(Stored records)

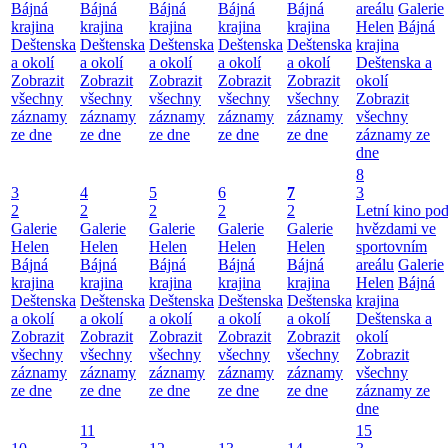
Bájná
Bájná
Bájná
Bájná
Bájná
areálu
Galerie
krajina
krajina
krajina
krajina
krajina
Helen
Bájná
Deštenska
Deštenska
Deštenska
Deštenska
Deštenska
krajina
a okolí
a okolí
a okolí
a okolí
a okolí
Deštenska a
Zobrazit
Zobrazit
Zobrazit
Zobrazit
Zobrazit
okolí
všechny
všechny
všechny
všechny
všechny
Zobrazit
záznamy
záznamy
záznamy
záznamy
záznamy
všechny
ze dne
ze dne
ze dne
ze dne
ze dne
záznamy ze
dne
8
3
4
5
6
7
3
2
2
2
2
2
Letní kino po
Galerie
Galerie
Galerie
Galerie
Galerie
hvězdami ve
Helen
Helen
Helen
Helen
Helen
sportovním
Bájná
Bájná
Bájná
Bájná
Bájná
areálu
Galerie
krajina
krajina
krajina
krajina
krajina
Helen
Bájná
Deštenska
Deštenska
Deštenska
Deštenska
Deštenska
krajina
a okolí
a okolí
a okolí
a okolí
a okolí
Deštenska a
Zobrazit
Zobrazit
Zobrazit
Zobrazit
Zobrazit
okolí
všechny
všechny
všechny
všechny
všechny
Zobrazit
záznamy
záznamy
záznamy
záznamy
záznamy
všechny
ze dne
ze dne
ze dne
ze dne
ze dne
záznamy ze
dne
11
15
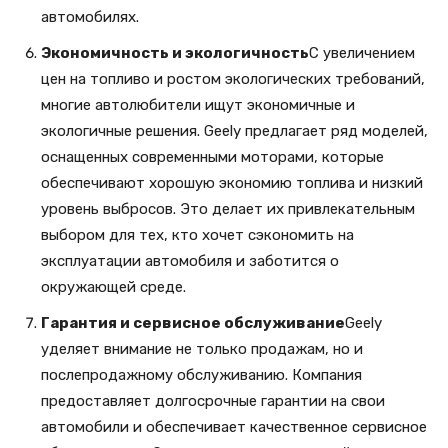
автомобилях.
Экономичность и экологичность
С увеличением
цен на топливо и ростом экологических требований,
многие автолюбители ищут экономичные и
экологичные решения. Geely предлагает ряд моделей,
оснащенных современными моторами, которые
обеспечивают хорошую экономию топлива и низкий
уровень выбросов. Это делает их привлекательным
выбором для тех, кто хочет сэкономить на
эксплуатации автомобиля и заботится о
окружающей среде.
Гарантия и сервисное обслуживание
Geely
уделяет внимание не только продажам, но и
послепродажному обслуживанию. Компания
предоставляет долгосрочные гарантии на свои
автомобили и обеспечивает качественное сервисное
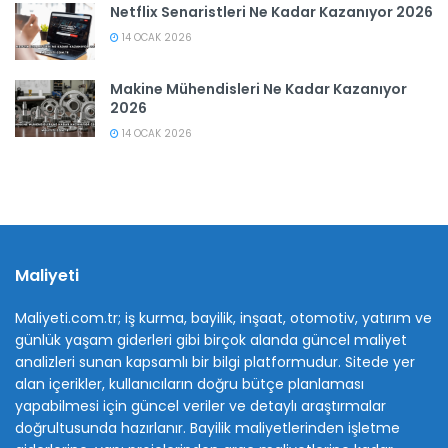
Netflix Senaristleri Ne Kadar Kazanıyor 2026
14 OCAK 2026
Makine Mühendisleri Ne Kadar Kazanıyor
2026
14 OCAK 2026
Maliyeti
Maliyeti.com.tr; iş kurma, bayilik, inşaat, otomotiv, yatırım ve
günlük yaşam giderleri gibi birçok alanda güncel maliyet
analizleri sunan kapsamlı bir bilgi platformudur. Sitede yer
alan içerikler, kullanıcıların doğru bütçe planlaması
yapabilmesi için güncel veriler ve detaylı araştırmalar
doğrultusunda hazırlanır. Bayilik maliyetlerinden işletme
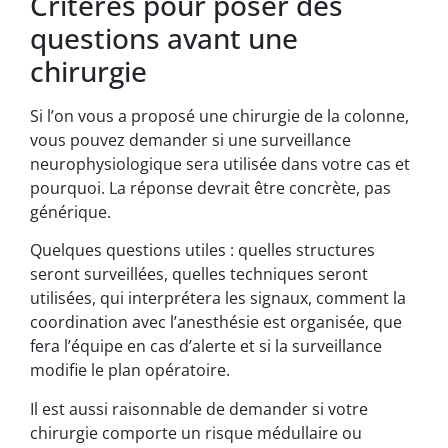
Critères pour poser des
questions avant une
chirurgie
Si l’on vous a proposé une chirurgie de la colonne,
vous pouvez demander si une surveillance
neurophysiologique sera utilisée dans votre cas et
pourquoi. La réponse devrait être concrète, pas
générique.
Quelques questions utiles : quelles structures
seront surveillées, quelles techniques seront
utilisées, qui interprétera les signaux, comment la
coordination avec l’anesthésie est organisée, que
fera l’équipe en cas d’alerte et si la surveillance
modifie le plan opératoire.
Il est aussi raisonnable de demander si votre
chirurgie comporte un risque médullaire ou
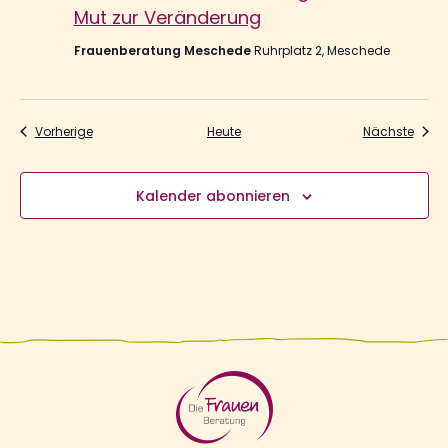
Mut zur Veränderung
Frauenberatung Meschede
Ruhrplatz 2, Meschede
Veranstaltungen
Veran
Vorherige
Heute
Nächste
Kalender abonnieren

→ **Try it**:
Print each record exactly as it stands, leaving the images out.

→ **Result below**:
Bájná
Bájná
Bájná
Bájná
Bájná
areálu
Galerie
krajina
krajina
krajina
krajina
krajina
Helen
Bájná
Deštenska
Deštenska
Deštenska
Deštenska
Deštenska
krajina
a okolí
a okolí
a okolí
a okolí
a okolí
Deštenska a
Zobrazit
Zobrazit
Zobrazit
Zobrazit
Zobrazit
okolí
všechny
všechny
všechny
všechny
všechny
Zobrazit
záznamy
záznamy
záznamy
záznamy
záznamy
všechny
ze dne
ze dne
ze dne
ze dne
ze dne
záznamy ze
dne
8
3
4
5
6
7
3
2
2
2
2
2
Letní kino po
Galerie
Galerie
Galerie
Galerie
Galerie
hvězdami ve
Helen
Helen
Helen
Helen
Helen
sportovním
Bájná
Bájná
Bájná
Bájná
Bájná
areálu
Galerie
krajina
krajina
krajina
krajina
krajina
Helen
Bájná
Deštenska
Deštenska
Deštenska
Deštenska
Deštenska
krajina
a okolí
a okolí
a okolí
a okolí
a okolí
Deštenska a
Zobrazit
Zobrazit
Zobrazit
Zobrazit
Zobrazit
okolí
všechny
všechny
všechny
všechny
všechny
Zobrazit
záznamy
záznamy
záznamy
záznamy
záznamy
všechny
ze dne
ze dne
ze dne
ze dne
ze dne
záznamy ze
dne
11
15
автомобилях.
Экономичность и экологичность
С увеличением
цен на топливо и ростом экологических требований,
многие автолюбители ищут экономичные и
экологичные решения. Geely предлагает ряд моделей,
оснащенных современными моторами, которые
обеспечивают хорошую экономию топлива и низкий
уровень выбросов. Это делает их привлекательным
выбором для тех, кто хочет сэкономить на
эксплуатации автомобиля и заботится о
окружающей среде.
Гарантия и сервисное обслуживание
Geely
уделяет внимание не только продажам, но и
послепродажному обслуживанию. Компания
предоставляет долгосрочные гарантии на свои
автомобили и обеспечивает качественное сервисное
Netflix Senaristleri Ne Kadar Kazanıyor 2026
14 OCAK 2026
Makine Mühendisleri Ne Kadar Kazanıyor
2026
14 OCAK 2026
Maliyeti
Maliyeti.com.tr; iş kurma, bayilik, inşaat, otomotiv, yatırım ve
günlük yaşam giderleri gibi birçok alanda güncel maliyet
analizleri sunan kapsamlı bir bilgi platformudur. Sitede yer
alan içerikler, kullanıcıların doğru bütçe planlaması
yapabilmesi için güncel veriler ve detaylı araştırmalar
doğrultusunda hazırlanır. Bayilik maliyetlerinden işletme
Critères pour poser des
questions avant une
chirurgie
Si l’on vous a proposé une chirurgie de la colonne,
vous pouvez demander si une surveillance
neurophysiologique sera utilisée dans votre cas et
pourquoi. La réponse devrait être concrète, pas
générique.
Quelques questions utiles : quelles structures
seront surveillées, quelles techniques seront
utilisées, qui interprétera les signaux, comment la
coordination avec l’anesthésie est organisée, que
fera l’équipe en cas d’alerte et si la surveillance
modifie le plan opératoire.
Il est aussi raisonnable de demander si votre
chirurgie comporte un risque médullaire ou
Mut zur Veränderung
Frauenberatung Meschede
Ruhrplatz 2, Meschede
Veranstaltungen
Veran
Vorherige
Heute
Nächste
Kalender abonnieren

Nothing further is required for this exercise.